他眼睛一眯,“沐秋烟,你别忘了,你也杀过人。为了治疗念念,我同样将你这个杀人犯放出来,并留在身边!”
陆知宴是个很有原则的人,在公司一向是赏罚分明,在他看来,只有清清能改变他的原则。
清清死了,那这个能改变他原则的人,便唯有清清留下的孩子。
如今念念重病,只要可以治好念念的病,陆知宴什么都能做!
将导致沐母死亡的许凝月留在身边,并且护住许凝月,以防沐秋烟再试图杀害她,又如何?
陆知宴抬手,骨节分明的修长手指按压两下鼻梁,紧接着,他重新下令,“把家庭医生喊来给许凝月治疗。”
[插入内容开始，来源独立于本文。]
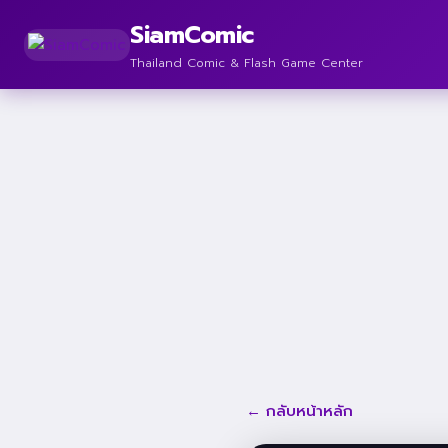
SiamComic
Thailand Comic & Flash Game Center
← กลับหน้าหลัก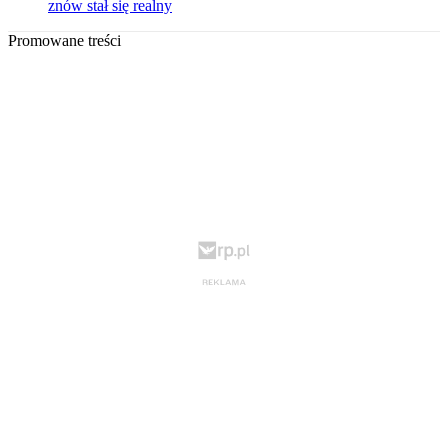
znów stał się realny
Promowane treści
在清苑、在京市,乃至在X国,陆知宴的话就是圣旨,一话生,一话死。
他就这样轻飘飘一句话,在证据确凿的情况下,许凝月不用进警局接受法律的制裁,她可以安安稳稳地呆在清苑,继续享受佣人的服侍。
沐秋烟恨极!
不行,绝对不行!
她绝不能让陆知宴就这样护下许凝月!
遇神杀神,遇佛杀佛,沐秋烟没有退路!
如果让许凝月逃脱,妈妈的在天之灵怎么能安息?
如果让许凝月继续享受荣华富贵,一点损伤都没有,妈妈的死便彻彻底底成了一场笑话啊!
沐秋烟眼睛转动,视线最终落在桌面的水果刀上,她大步上前,一把抓住水果刀拿起来。
“保护许凝月!”陆知宴冷声命令!
然而,陆知宴没想到,沐秋烟并没有将刀子对准许凝月,而是对准他,对准他胸口的位置!
陆知宴只穿了一件衬衫,刀尖轻而易举将衣料刺破,抵在他的皮肤上,只要刀子用力,便可以穿过他的皮肤,扎入他的血肉,直至捅进他的心脏。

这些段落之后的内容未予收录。